Best Practices for Kafka deployment
What is this article about?
In this blog, I’ll try to explain the major key takeaways while deploying your very own Kafka cluster, whether it’s on-premise or on the cloud. It will also help you understand how to make your logs configurable and manageable, as in how we can efficiently handle the pile of logs and don’t run into management challenges over the long term at scale. What are all the hardware requirements, we as early developer new to Kafka often try to over-exaggerate and being over-concerned with the requirements that Kafka demands (more on this later)? How we can leverage ZooKeeper to its full potential, how many of them are actually required in the development and as well as in production. How we can use parallel processing, configure and isolate Kafka with security in mind. At last, but not least how to handle low network latency and monitor alerts. These are few questionnaires that are obvious to be spun around in the head at the beginning.
The following are the key takeaways.
• One of the greatest advantages with Kafka is its design, the way the architecture has been built has enabled us as a developer to pick inexpensive commodity hardware and still pull out the result quite well.

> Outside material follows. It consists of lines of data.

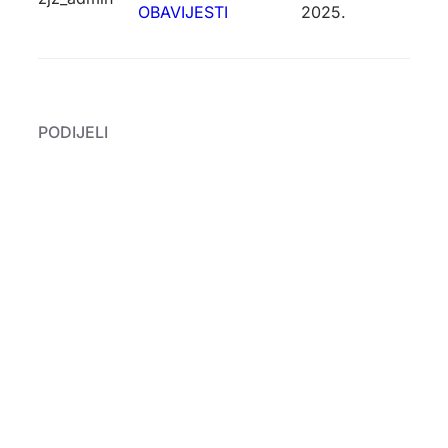
OBAVIJESTI
2025.
PODIJELI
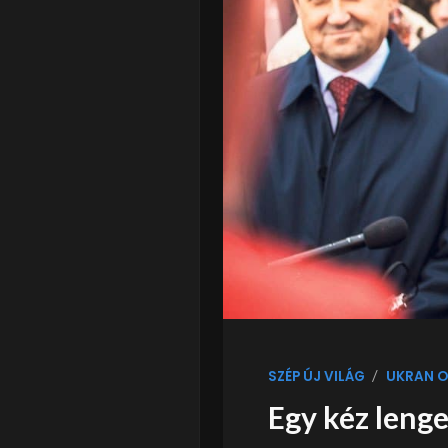
/
SZÉP ÚJ VILÁG
UKRAN O
Egy kéz lenge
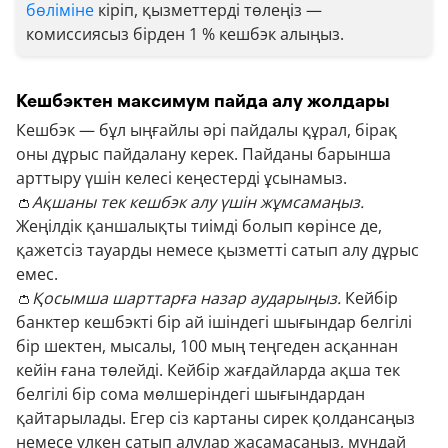
бөліміне
кіріп, қызметтерді төлеңіз —
комиссиясыз бірден 1 % кешбэк алыңыз.
Кешбэктен максимум пайда алу жолдары
Кешбэк — бұл ыңғайлы әрі пайдалы құрал, бірақ
оны дұрыс пайдалану керек. Пайданы барынша
арттыру үшін келесі кеңестерді ұсынамыз.
👛
Ақшаны тек кешбэк алу үшін жұмсамаңыз.
Жеңілдік қаншалықты тиімді болып көрінсе де,
қажетсіз тауарды немесе қызметті сатып алу дұрыс
емес.
👛
Қосымша шарттарға назар аударыңыз.
Кейбір
банктер кешбэкті бір ай ішіндегі шығындар белгілі
бір шектен, мысалы, 100 мың теңгеден асқаннан
кейін ғана төлейді. Кейбір жағдайларда ақша тек
белгілі бір сома мөлшеріндегі шығындардан
қайтарылады. Егер сіз картаны сирек қолдансаңыз
немесе үлкен сатып алулар жасамасаңыз, мұндай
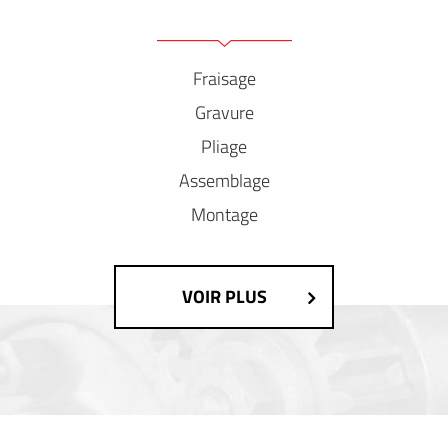
Fraisage
Gravure
Pliage
Assemblage
Montage
VOIR PLUS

• Zookeeper requires high bandwidth and best in class secondary storage for storing and retrieving logs and move between the brokers, isolating the Zookeeper process and disabling swaps can help reduce the latency.
• Most production environment requires replication factor to be 2 increasing it to 3 would help us archive better failure-tolerance.
• With a large number of partition comes with better parallelization and throughput, but with the cost of replication latency, rebalances and open server files. • Monitor system metrics suck as network throughput, open file handles, memory, load, disk usage, and heap usage.